- Supreme Court of the United States

Decided June 30, 1958
- Full case name: Ashdown v. Utah
- Citations: 357 U.S. 426 (more)

Holding
- The officers did not take advantage of petitioner or overtake her will when eliciting the confession. Judgment affirmed.

Court membership
- Chief Justice Earl Warren Associate Justices Hugo Black · Felix Frankfurter William O. Douglas · Harold H. Burton Tom C. Clark · John M. Harlan II William J. Brennan Jr. · Charles E. Whittaker

Case opinions
- Majority: Burton
- Dissent: Douglas, joined by Black

= Ashdown v. Utah =

Ashdown v. Utah, 357 U.S. 426 (1958), was a United States Supreme Court case in which the Court held that the officers involved in the case did not take advantage of petitioner or overtake her will when eliciting the confession. This case was one of the last decisions by the Court about confession evidence that preceded important new rules in Escobedo v. Illinois.

== Background ==
The husband of the petitioner in this case died suddenly of strychnine poisoning. After the husband's funeral, the police brought the petitioner in for four-and-a-half hours of questioning by deputies and the prosecutor under the pretense that it was an investigation into whether the poisoning was an accident. The prosecutor advised the petitioner that she did not need to talk to them and that she could get a lawyer. Towards the end of the interview, the petitioner confessed to putting strychnine in a drink intended for herself before giving it to her husband instead.

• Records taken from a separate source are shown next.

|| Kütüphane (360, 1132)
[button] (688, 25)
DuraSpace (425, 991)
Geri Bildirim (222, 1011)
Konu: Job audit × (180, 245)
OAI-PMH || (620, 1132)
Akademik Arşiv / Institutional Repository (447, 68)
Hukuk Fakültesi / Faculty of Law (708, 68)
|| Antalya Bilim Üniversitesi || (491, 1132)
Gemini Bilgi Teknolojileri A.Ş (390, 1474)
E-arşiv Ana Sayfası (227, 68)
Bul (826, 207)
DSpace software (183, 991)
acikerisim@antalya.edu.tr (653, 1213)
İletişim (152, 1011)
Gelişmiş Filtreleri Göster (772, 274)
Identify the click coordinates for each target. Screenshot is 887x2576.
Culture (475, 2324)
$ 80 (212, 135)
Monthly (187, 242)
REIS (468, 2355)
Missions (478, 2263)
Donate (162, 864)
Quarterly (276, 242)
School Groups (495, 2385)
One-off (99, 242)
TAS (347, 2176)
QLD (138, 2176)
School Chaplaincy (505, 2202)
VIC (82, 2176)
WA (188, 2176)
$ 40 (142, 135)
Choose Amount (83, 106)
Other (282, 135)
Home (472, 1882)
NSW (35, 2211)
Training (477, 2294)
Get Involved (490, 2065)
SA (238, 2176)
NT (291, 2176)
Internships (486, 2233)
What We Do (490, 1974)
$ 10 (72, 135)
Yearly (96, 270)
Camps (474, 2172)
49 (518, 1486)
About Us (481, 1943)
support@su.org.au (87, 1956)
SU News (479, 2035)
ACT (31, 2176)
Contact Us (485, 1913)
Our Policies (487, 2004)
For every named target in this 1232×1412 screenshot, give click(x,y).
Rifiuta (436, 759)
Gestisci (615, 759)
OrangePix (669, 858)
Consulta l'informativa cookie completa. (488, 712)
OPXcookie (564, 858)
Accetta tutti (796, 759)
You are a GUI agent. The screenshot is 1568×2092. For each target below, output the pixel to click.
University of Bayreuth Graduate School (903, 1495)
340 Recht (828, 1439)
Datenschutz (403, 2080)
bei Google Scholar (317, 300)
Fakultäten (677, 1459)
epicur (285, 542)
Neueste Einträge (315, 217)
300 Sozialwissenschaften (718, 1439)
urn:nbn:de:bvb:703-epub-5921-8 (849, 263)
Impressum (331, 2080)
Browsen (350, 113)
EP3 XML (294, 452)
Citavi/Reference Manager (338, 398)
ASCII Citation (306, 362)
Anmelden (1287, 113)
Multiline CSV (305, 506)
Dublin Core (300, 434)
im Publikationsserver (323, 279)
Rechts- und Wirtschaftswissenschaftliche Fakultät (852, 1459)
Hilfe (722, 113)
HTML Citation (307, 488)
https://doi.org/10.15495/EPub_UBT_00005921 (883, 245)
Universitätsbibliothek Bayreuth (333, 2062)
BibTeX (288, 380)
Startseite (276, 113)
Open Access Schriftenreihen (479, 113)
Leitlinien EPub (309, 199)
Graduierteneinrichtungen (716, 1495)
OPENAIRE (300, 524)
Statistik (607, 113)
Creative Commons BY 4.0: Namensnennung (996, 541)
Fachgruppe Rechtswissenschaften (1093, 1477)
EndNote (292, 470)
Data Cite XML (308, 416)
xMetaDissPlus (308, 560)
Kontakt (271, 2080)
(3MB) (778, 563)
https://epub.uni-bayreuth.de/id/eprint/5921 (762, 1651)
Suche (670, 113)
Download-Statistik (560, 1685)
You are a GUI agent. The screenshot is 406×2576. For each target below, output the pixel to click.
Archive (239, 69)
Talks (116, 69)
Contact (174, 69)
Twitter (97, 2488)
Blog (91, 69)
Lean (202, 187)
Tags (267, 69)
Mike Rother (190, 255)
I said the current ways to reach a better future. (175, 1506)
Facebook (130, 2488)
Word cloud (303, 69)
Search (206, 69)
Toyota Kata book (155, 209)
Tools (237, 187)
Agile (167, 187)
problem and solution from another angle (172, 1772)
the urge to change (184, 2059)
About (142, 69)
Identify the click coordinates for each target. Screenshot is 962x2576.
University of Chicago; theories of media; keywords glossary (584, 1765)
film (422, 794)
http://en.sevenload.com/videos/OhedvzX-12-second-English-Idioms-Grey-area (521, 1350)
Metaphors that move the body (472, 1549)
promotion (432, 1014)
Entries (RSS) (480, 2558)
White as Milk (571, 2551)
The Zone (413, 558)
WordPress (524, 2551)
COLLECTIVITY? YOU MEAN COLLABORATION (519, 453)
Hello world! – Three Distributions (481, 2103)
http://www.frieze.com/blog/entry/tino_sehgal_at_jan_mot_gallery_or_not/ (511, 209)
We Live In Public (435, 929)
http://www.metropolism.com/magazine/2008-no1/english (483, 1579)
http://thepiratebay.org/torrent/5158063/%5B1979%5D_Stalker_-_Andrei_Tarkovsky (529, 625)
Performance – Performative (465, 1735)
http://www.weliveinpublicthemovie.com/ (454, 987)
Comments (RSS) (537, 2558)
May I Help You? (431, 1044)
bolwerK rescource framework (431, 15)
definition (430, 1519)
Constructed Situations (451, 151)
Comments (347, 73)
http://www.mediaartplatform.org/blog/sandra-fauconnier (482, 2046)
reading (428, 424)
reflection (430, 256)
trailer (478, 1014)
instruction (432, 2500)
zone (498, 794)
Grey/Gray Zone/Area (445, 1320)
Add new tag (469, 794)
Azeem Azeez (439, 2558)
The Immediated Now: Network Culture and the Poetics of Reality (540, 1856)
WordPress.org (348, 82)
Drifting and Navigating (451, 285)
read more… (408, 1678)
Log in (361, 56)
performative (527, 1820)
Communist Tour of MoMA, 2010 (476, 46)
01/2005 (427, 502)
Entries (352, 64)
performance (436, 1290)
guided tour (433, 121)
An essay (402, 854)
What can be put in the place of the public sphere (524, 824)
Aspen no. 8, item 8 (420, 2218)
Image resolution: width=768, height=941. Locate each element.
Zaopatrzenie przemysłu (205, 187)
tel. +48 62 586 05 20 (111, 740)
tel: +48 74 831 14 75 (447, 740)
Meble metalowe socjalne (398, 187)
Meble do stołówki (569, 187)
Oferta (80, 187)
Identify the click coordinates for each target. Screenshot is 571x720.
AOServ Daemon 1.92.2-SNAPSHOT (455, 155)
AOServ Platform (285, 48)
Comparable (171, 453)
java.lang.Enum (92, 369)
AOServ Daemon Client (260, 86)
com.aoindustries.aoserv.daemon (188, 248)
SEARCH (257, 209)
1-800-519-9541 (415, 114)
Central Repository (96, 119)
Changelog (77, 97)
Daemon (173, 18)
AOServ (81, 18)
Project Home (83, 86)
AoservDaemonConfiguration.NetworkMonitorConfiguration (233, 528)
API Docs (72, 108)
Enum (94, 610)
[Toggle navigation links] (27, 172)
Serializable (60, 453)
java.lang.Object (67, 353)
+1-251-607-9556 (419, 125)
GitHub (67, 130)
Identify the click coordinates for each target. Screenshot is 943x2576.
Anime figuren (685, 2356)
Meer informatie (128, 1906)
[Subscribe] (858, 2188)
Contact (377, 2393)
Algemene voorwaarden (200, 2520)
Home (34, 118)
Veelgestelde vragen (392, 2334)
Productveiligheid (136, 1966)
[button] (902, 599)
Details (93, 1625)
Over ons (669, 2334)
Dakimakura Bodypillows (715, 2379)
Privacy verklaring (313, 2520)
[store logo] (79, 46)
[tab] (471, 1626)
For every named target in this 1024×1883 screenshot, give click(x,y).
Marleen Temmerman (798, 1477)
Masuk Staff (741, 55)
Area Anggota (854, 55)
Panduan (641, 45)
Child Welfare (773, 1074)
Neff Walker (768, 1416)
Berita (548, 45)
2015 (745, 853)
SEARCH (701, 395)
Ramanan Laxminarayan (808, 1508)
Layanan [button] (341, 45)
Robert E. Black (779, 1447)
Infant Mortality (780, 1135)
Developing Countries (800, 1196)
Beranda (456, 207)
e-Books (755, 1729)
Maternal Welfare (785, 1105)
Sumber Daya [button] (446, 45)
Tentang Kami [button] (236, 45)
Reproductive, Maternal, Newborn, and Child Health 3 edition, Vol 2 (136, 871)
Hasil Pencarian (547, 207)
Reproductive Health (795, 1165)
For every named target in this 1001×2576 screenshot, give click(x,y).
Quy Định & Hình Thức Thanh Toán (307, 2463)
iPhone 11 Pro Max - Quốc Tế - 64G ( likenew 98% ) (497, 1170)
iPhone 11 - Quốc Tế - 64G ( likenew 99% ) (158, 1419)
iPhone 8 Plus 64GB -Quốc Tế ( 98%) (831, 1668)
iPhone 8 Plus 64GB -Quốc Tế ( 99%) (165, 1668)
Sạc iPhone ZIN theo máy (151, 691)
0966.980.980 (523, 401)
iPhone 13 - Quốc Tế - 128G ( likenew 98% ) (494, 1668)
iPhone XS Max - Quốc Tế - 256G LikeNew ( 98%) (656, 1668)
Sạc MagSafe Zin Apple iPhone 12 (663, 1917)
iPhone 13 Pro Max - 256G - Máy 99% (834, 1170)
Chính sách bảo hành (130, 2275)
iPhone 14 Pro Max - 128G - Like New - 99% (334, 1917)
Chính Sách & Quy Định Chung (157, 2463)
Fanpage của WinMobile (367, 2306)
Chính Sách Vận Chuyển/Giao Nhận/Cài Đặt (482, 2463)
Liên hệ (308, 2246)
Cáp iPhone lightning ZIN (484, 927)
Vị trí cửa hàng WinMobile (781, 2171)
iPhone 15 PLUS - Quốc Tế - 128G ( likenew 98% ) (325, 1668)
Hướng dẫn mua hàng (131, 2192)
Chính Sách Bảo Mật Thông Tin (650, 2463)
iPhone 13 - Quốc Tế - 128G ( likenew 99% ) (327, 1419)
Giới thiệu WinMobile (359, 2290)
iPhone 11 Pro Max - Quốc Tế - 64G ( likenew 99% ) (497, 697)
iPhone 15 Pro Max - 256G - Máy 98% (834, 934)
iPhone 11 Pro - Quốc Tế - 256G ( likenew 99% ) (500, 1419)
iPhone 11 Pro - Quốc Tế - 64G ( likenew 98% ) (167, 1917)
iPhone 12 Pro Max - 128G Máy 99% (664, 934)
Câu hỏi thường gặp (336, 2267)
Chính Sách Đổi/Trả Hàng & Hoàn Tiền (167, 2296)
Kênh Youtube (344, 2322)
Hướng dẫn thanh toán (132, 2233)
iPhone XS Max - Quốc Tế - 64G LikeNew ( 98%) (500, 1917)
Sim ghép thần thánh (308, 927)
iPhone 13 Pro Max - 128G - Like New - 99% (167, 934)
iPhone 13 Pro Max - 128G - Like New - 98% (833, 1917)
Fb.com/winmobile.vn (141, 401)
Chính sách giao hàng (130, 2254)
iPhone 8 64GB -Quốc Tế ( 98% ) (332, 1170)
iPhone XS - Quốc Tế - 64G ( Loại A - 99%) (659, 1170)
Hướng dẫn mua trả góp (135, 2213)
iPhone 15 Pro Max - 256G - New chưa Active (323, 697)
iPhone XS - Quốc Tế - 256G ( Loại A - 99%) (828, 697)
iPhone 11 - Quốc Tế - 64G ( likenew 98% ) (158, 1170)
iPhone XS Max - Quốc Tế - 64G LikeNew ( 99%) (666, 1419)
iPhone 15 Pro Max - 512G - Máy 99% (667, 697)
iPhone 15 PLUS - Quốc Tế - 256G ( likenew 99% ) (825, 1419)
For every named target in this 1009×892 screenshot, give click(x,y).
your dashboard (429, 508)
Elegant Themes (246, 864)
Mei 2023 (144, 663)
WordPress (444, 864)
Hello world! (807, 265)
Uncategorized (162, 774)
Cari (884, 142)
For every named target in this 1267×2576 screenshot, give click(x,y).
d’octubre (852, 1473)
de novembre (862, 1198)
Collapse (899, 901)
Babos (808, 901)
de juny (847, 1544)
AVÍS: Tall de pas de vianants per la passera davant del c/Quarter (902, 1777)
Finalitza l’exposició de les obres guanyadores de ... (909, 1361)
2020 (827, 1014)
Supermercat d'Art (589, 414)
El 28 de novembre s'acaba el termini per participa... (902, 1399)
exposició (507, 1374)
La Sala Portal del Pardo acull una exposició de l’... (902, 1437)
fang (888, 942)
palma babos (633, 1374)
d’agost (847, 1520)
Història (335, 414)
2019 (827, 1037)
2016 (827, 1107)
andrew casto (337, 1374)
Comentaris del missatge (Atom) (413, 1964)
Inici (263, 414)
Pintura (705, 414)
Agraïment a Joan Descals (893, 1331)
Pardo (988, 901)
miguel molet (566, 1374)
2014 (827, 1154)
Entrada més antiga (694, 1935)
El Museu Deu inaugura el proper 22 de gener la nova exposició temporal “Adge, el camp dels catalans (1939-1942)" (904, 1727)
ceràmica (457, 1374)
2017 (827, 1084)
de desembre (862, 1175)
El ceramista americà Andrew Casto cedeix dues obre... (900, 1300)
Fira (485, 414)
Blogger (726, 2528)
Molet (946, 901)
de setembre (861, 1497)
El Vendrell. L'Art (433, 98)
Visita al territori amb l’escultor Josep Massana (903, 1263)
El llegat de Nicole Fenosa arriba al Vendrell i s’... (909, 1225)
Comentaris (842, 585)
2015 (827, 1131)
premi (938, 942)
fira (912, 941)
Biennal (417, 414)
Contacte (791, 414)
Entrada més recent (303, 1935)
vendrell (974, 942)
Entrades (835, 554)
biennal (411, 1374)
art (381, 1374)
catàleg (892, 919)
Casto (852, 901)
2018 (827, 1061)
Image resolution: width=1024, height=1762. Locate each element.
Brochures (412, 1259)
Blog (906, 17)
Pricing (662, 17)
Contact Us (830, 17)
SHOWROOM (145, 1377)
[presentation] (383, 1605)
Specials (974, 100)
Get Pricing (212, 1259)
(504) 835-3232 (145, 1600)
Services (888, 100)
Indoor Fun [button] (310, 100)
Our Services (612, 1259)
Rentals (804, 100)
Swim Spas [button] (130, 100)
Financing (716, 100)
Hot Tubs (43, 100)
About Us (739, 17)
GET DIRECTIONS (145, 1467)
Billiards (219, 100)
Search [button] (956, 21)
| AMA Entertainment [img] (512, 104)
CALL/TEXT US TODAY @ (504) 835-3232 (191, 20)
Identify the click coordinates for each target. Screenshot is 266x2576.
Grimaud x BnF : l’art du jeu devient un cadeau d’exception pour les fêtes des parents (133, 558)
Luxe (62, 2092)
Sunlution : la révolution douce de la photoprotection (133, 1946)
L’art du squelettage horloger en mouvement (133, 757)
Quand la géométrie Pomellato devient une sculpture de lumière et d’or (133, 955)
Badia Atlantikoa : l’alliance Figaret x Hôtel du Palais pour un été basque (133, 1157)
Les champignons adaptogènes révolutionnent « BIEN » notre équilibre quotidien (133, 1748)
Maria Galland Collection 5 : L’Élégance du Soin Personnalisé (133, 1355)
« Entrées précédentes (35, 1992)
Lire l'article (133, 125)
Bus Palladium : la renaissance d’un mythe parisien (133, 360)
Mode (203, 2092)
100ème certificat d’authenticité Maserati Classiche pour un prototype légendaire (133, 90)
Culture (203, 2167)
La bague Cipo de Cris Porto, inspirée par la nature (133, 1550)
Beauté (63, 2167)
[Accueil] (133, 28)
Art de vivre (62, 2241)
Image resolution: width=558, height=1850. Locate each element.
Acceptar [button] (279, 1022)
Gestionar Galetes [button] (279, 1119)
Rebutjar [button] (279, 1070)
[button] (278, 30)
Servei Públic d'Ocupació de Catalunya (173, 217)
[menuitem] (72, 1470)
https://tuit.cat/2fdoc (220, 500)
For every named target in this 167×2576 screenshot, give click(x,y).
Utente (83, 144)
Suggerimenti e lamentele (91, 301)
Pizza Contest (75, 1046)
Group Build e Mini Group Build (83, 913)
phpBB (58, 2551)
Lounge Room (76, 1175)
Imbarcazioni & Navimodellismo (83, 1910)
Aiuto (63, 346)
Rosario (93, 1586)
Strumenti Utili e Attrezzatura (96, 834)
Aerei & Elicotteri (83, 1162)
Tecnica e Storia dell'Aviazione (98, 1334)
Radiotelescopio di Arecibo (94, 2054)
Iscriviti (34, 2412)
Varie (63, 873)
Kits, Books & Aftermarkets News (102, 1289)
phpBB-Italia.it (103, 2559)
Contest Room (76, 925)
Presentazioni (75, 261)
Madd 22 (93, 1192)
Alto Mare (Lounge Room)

During the interview, the petitioner's uncle and father arrived at the sheriff's office and asked to see the petitioner because they did not believe it was fair for her to be summoned without a lawyer. They were denied admission. Moreover, the police lied to them and said the petitioner was being questioned with a lawyer present. Justices Douglas and Black ultimately dissented in this case because they believed a request from a next-of-kin should have been sufficient to trigger the petitioner's request for a lawyer and the evidentiary privileges attendant to that request.